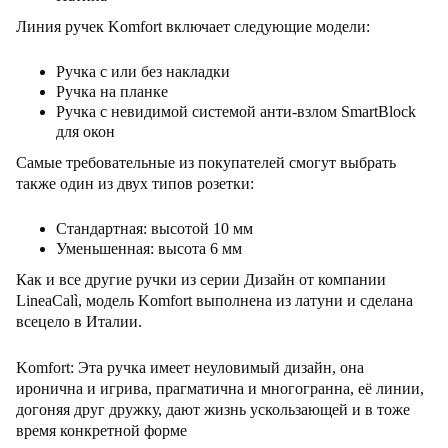
Линия ручек Komfort включает следующие модели:
Ручка с или без накладки
Ручка на планке
Ручка с невидимой системой анти-взлом SmartBlock
для окон
Самые требовательные из покупателей смогут выбрать
также один из двух типов розетки:
Стандартная: высотой 10 мм
Уменьшенная: высота 6 мм
Как и все другие ручки из серии Дизайн от компании
LineaCalì, модель Komfort выполнена из латуни и сделана
всецело в Италии.
Komfort: Эта ручка имеет неуловимый дизайн, она
иронична и игрива, прагматична и многогранна, её линии,
догоняя друг дружку, дают жизнь ускользающей и в тоже
время конкретной форме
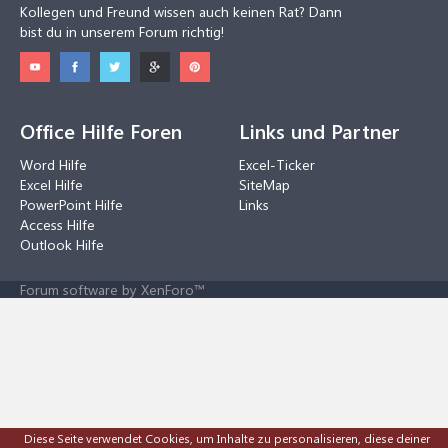
Kollegen und Freund wissen auch keinen Rat? Dann
bist du in unserem Forum richtig!
Office Hilfe Foren
Links und Partner
Word Hilfe
Excel-Ticker
Excel Hilfe
SiteMap
PowerPoint Hilfe
Links
Access Hilfe
Outlook Hilfe
Forum software by XenForo™
Diese Seite verwendet Cookies, um Inhalte zu personalisieren, diese deiner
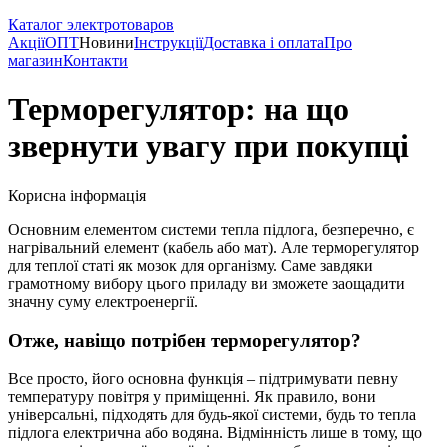
Каталог электротоваров
Акції
ОПТ
Новини
Інструкції
Доставка і оплата
Про
магазин
Контакти
Терморегулятор: на що
звернути увагу при покупці
Корисна інформація
Основним елементом системи тепла підлога, безперечно, є
нагрівальний елемент (кабель або мат). Але терморегулятор
для теплої статі як мозок для організму. Саме завдяки
грамотному вибору цього приладу ви зможете заощадити
значну суму електроенергії.
Отже, навіщо потрібен терморегулятор?
Все просто, його основна функція – підтримувати певну
температуру повітря у приміщенні. Як правило, вони
універсальні, підходять для будь-якої системи, будь то тепла
підлога електрична або водяна. Відмінність лише в тому, що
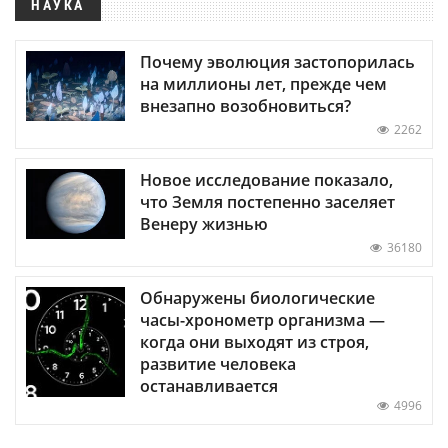
НАУКА
Почему эволюция застопорилась
на миллионы лет, прежде чем
внезапно возобновиться?
2262
Новое исследование показало,
что Земля постепенно заселяет
Венеру жизнью
36180
Обнаружены биологические
часы-хронометр организма —
когда они выходят из строя,
развитие человека
останавливается
4996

Aim of the exercise: Your answer must be the records above, word for word, with no pictures.

Output of the task:
Линия ручек Komfort включает следующие модели:
Ручка с или без накладки
Ручка на планке
Ручка с невидимой системой анти-взлом SmartBlock
для окон
Самые требовательные из покупателей смогут выбрать
также один из двух типов розетки:
Стандартная: высотой 10 мм
Уменьшенная: высота 6 мм
Как и все другие ручки из серии Дизайн от компании
LineaCalì, модель Komfort выполнена из латуни и сделана
всецело в Италии.
Komfort: Эта ручка имеет неуловимый дизайн, она
иронична и игрива, прагматична и многогранна, её линии,
догоняя друг дружку, дают жизнь ускользающей и в тоже
время конкретной форме
Kollegen und Freund wissen auch keinen Rat? Dann
bist du in unserem Forum richtig!
Office Hilfe Foren
Links und Partner
Word Hilfe
Excel-Ticker
Excel Hilfe
SiteMap
PowerPoint Hilfe
Links
Access Hilfe
Outlook Hilfe
Forum software by XenForo™
Diese Seite verwendet Cookies, um Inhalte zu personalisieren, diese deiner
Каталог электротоваров
Акції
ОПТ
Новини
Інструкції
Доставка і оплата
Про
магазин
Контакти
Терморегулятор: на що
звернути увагу при покупці
Корисна інформація
Основним елементом системи тепла підлога, безперечно, є
нагрівальний елемент (кабель або мат). Але терморегулятор
для теплої статі як мозок для організму. Саме завдяки
грамотному вибору цього приладу ви зможете заощадити
значну суму електроенергії.
Отже, навіщо потрібен терморегулятор?
Все просто, його основна функція – підтримувати певну
температуру повітря у приміщенні. Як правило, вони
універсальні, підходять для будь-якої системи, будь то тепла
підлога електрична або водяна. Відмінність лише в тому, що
НАУКА
Почему эволюция застопорилась
на миллионы лет, прежде чем
внезапно возобновиться?
2262
Новое исследование показало,
что Земля постепенно заселяет
Венеру жизнью
36180
Обнаружены биологические
часы-хронометр организма —
когда они выходят из строя,
развитие человека
останавливается
4996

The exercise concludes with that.